I seem to have a strange problem right now: I want to but cannot procrastinate. I always seem to end up productive.
let me ease you in: big scary opening night is tomorrow, and until today, I never had but one minute to start worrying about that. now the director gave us the day off to relax, recharge, and to generally not go crazy. and naturally, my wicked brain wants to use the extra time to raise all kinds of questions, and I know from experience than no good can ever come from that. so, I figured I'd procrastinate. do whatever, just keep myself busy so my mind will have a chance to stay sane. and here is the thing: when having to procrastinate, I cannot do it.
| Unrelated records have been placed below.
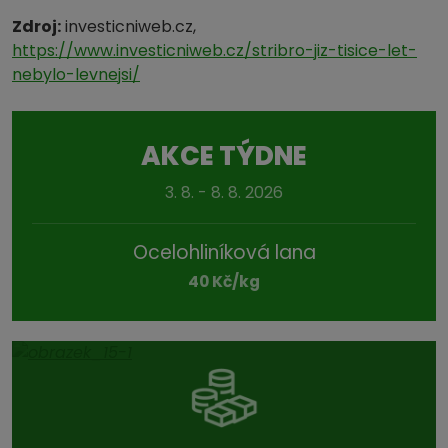
Zdroj:
investicniweb.cz,
https://www.investicniweb.cz/stribro-jiz-tisice-let-
nebylo-levnejsi/
AKCE TÝDNE
3. 8. - 8. 8. 2026
Ocelohliníková lana
40 Kč/kg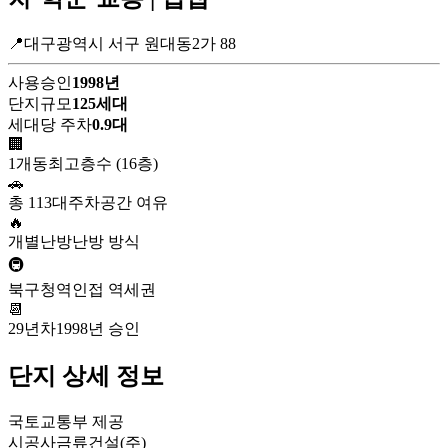
📍대구광역시 서구 원대동2가 88
사용승인
1998년
단지규모
125세대
세대당 주차
0.9대
🏢
1개동
최고층수 (16층)
🚗
총 113대
주차공간 여유
🔥
개별난방
난방 방식
🚇
북구청역
인접 역세권
📆
29년차
1998년 승인
단지 상세 정보
국토교통부 제공
시공사
금류건설(주)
I tried hard. watched old "house" episodes, had coffee, played that little computergame where the little people start screaming if you don't provide enough whatever, wrote emails, and surfed youtube. all at the same time. and it doesn't fucking work. even now, as I am writing this as my last desperate attempt to keep myself from going coo-coo, I cannot help but notice THE FEAR slowly creeping up my spine. why now? why at all? and you know, it's not like I could FACE my fear. it's on my fucking spine.
yeah, yeah, I know, when the thing you fear the most is the thing you love the most... how great... how amazing... how enviable... how good and right and to be happy about...
how fucking scary.

Wednesday, January 03, 2007

oh, yes, happy new year and such.

still busy as hell and scared as even heller, I know I have been negligent of keeping my blog posted. when there is so much I meant to write about. I was planning a jolly song about being a drama critic, the vivid description of christmas at home after the third bottle of wine, and my new year's resolution: I want to be nicer to people who are stupid assholes but don't know better, because they are just fucking hypocrites who... well, I realise it is the 4th of January already, so my resolution is keeping me from going on about that. I want to be nicer. to people.
that's hard.
but the drama critic song I will write, nonetheless. they are not really people, you know.